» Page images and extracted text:
○ ○ ○ ○ ○ ○ ○

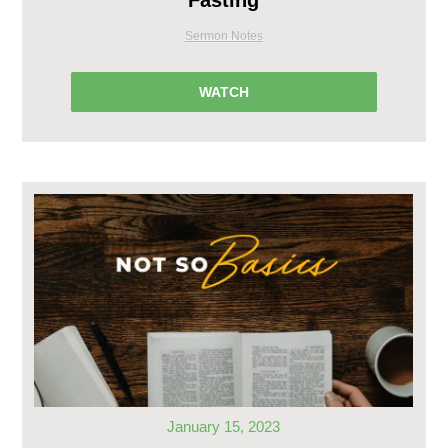
Fasting
Sermon Notes
WATCH
January 15, 2023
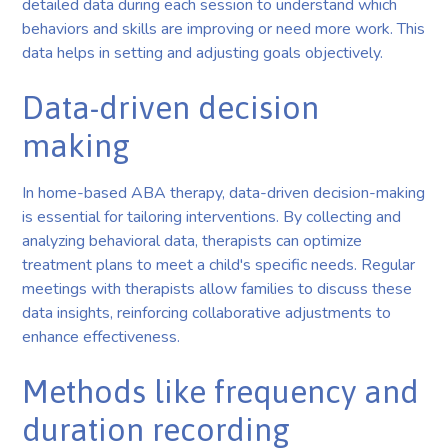
detailed data during each session to understand which
behaviors and skills are improving or need more work. This
data helps in setting and adjusting goals objectively.
Data-driven decision
making
In home-based ABA therapy, data-driven decision-making
is essential for tailoring interventions. By collecting and
analyzing behavioral data, therapists can optimize
treatment plans to meet a child's specific needs. Regular
meetings with therapists allow families to discuss these
data insights, reinforcing collaborative adjustments to
enhance effectiveness.
Methods like frequency and
duration recording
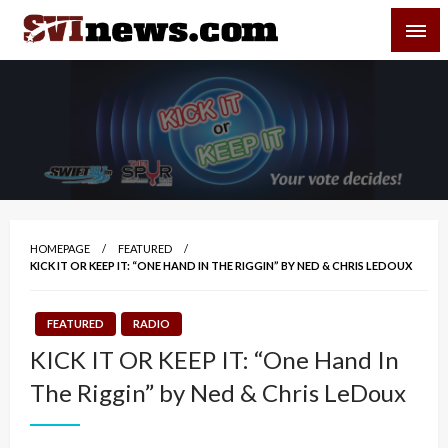
Skip
SVI-NEWS
to
content
Your Source For Local and Regional News
HOMEPAGE
FEATURED
KICK IT OR KEEP IT: “ONE HAND IN THE RIGGIN” BY NED & CHRIS LEDOUX
FEATURED
RADIO
KICK IT OR KEEP IT: “One Hand In
The Riggin” by Ned & Chris LeDoux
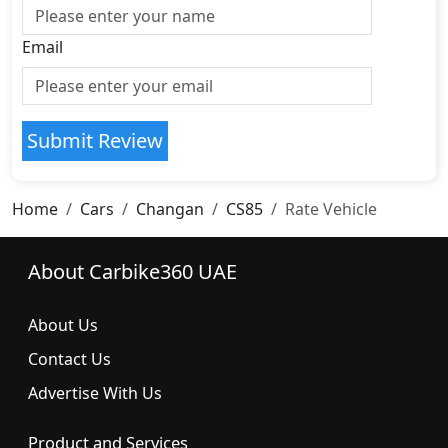
Email
Submit Review
Home
Cars
Changan
CS85
Rate Vehicle
About Carbike360 UAE
About Us
Contact Us
Advertise With Us
Product and Services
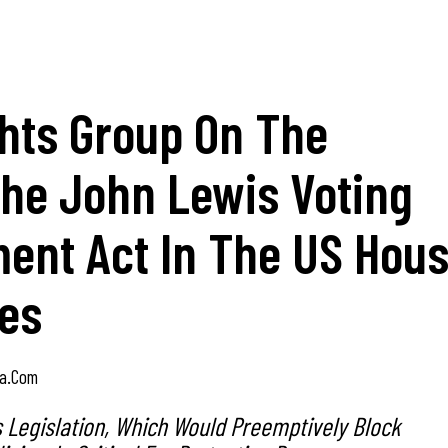
ghts Group On The
The John Lewis Voting
ent Act In The US Hou
ves
a.com
s Legislation, Which Would Preemptively Block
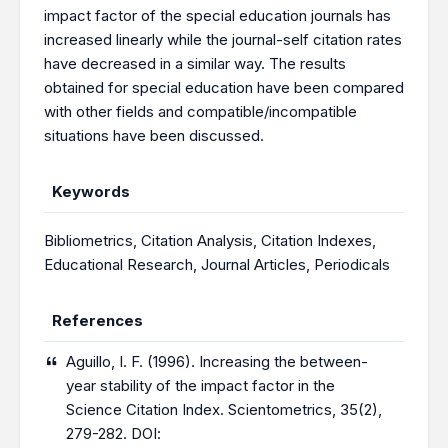
impact factor of the special education journals has
increased linearly while the journal-self citation rates
have decreased in a similar way. The results
obtained for special education have been compared
with other fields and compatible/incompatible
situations have been discussed.
Keywords
Bibliometrics
,
Citation Analysis
,
Citation Indexes
,
Educational Research
,
Journal Articles
,
Periodicals
References
Aguillo, I. F. (1996). Increasing the between-
year stability of the impact factor in the
Science Citation Index. Scientometrics, 35(2),
279-282. DOI:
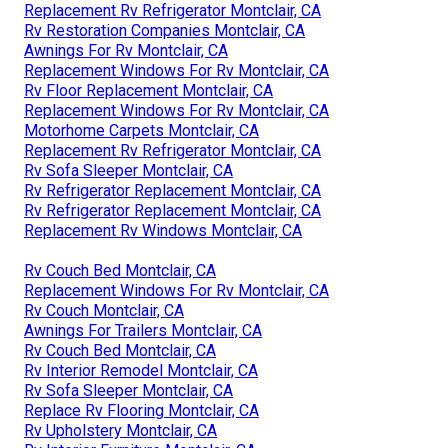
Replacement Rv Refrigerator Montclair, CA
Rv Restoration Companies Montclair, CA
Awnings For Rv Montclair, CA
Replacement Windows For Rv Montclair, CA
Rv Floor Replacement Montclair, CA
Replacement Windows For Rv Montclair, CA
Motorhome Carpets Montclair, CA
Replacement Rv Refrigerator Montclair, CA
Rv Sofa Sleeper Montclair, CA
Rv Refrigerator Replacement Montclair, CA
Rv Refrigerator Replacement Montclair, CA
Replacement Rv Windows Montclair, CA
Rv Couch Bed Montclair, CA
Replacement Windows For Rv Montclair, CA
Rv Couch Montclair, CA
Awnings For Trailers Montclair, CA
Rv Couch Bed Montclair, CA
Rv Interior Remodel Montclair, CA
Rv Sofa Sleeper Montclair, CA
Replace Rv Flooring Montclair, CA
Rv Upholstery Montclair, CA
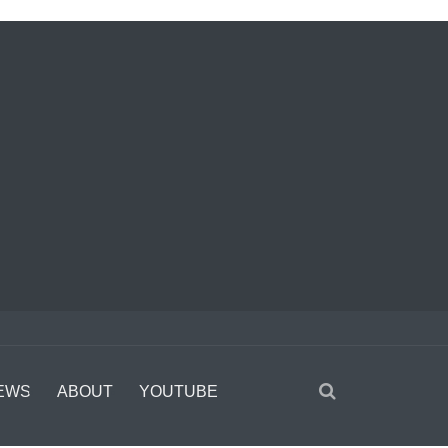
EWS
ABOUT
YOUTUBE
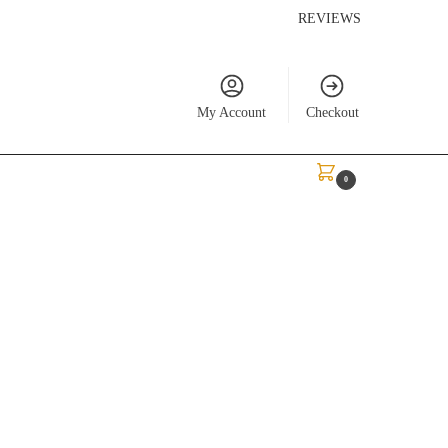
REVIEWS
My Account
Checkout
$
0.00
0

○ ○ ○ ○ ○ ○ ○

» EXERCISE AIM: Write out every entry above exactly as it stands, minus the pictures.

» REPLY TO THE TASK:
Fasting
Sermon Notes
WATCH
January 15, 2023
detailed data during each session to understand which
behaviors and skills are improving or need more work. This
data helps in setting and adjusting goals objectively.
Data-driven decision
making
In home-based ABA therapy, data-driven decision-making
is essential for tailoring interventions. By collecting and
analyzing behavioral data, therapists can optimize
treatment plans to meet a child's specific needs. Regular
meetings with therapists allow families to discuss these
data insights, reinforcing collaborative adjustments to
enhance effectiveness.
Methods like frequency and
duration recording
Skip
SVI-NEWS
to
content
Your Source For Local and Regional News
HOMEPAGE
FEATURED
KICK IT OR KEEP IT: “ONE HAND IN THE RIGGIN” BY NED & CHRIS LEDOUX
FEATURED
RADIO
KICK IT OR KEEP IT: “One Hand In
The Riggin” by Ned & Chris LeDoux
Email
Submit Review
Home
Cars
Changan
CS85
Rate Vehicle
About Carbike360 UAE
About Us
Contact Us
Advertise With Us
Product and Services
ghts Group On The
The John Lewis Voting
ent Act In The US Hou
ves
a.com
s Legislation, Which Would Preemptively Block
impact factor of the special education journals has
increased linearly while the journal-self citation rates
have decreased in a similar way. The results
obtained for special education have been compared
with other fields and compatible/incompatible
situations have been discussed.
Keywords
Bibliometrics
,
Citation Analysis
,
Citation Indexes
,
Educational Research
,
Journal Articles
,
Periodicals
References
Aguillo, I. F. (1996). Increasing the between-
year stability of the impact factor in the
Science Citation Index. Scientometrics, 35(2),
279-282. DOI:
Replacement Rv Refrigerator Montclair, CA
Rv Restoration Companies Montclair, CA
Awnings For Rv Montclair, CA
Replacement Windows For Rv Montclair, CA
Rv Floor Replacement Montclair, CA
Replacement Windows For Rv Montclair, CA
Motorhome Carpets Montclair, CA
Replacement Rv Refrigerator Montclair, CA
Rv Sofa Sleeper Montclair, CA
Rv Refrigerator Replacement Montclair, CA
Rv Refrigerator Replacement Montclair, CA
Replacement Rv Windows Montclair, CA
Rv Couch Bed Montclair, CA
Replacement Windows For Rv Montclair, CA
Rv Couch Montclair, CA
Awnings For Trailers Montclair, CA
Rv Couch Bed Montclair, CA
Rv Interior Remodel Montclair, CA
Rv Sofa Sleeper Montclair, CA
Replace Rv Flooring Montclair, CA
Rv Upholstery Montclair, CA
EWS
ABOUT
YOUTUBE
REVIEWS
My Account
Checkout
$
0.00
0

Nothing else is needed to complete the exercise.